> [Supplied material]:
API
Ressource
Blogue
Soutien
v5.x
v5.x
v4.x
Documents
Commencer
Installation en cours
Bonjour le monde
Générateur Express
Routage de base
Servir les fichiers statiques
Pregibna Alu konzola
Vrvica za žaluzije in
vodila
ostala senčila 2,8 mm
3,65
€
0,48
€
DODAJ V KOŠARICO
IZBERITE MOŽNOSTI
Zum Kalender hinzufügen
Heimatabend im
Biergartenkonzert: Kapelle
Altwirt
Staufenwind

--

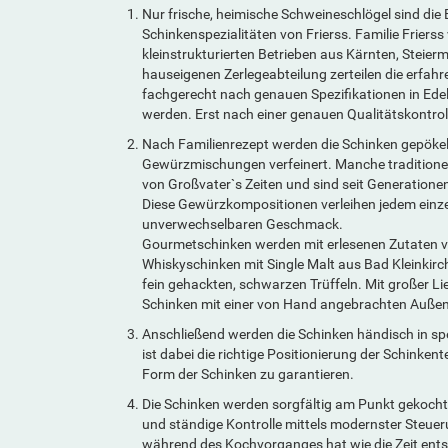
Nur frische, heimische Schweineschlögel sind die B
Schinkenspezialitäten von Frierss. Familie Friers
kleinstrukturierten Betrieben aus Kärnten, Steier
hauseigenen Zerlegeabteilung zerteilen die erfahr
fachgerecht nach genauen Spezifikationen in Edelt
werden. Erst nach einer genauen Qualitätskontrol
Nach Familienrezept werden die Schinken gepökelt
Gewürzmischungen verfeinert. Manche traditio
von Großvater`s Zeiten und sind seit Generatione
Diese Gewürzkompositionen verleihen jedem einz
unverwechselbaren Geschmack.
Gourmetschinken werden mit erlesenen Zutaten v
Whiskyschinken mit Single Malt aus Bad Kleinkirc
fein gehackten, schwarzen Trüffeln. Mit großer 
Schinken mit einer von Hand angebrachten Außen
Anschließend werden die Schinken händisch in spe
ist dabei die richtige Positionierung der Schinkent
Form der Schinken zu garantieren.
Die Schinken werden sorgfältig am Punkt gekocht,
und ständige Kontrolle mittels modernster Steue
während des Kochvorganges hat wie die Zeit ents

* * *

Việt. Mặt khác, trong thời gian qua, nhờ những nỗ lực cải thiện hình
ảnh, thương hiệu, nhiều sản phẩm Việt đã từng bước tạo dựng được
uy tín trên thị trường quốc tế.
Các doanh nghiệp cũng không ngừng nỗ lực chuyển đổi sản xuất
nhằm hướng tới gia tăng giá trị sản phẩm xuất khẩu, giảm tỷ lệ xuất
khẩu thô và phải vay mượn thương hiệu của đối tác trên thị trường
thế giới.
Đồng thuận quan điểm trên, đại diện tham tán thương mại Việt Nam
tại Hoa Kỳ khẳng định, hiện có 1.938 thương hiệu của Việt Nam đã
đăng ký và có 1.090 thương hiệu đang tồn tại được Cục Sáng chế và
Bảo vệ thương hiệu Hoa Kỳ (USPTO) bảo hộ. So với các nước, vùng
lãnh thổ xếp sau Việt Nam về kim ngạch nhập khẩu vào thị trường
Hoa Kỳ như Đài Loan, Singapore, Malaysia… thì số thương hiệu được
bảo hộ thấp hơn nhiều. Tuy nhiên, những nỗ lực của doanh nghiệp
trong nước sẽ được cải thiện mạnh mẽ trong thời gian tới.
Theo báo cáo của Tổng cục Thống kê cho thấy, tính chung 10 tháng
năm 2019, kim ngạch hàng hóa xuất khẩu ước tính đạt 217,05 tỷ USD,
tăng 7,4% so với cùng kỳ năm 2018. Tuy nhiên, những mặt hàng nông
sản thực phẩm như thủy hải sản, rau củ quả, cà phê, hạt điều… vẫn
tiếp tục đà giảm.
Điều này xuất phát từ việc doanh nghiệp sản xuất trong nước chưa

> [Exercise requirements]: Scan the material above for the word "doanh", and copy every line in which it is found.

> [Answer to this exercise]:
Các doanh nghiệp cũng không ngừng nỗ lực chuyển đổi sản xuất
bảo hộ thấp hơn nhiều. Tuy nhiên, những nỗ lực của doanh nghiệp
Điều này xuất phát từ việc doanh nghiệp sản xuất trong nước chưa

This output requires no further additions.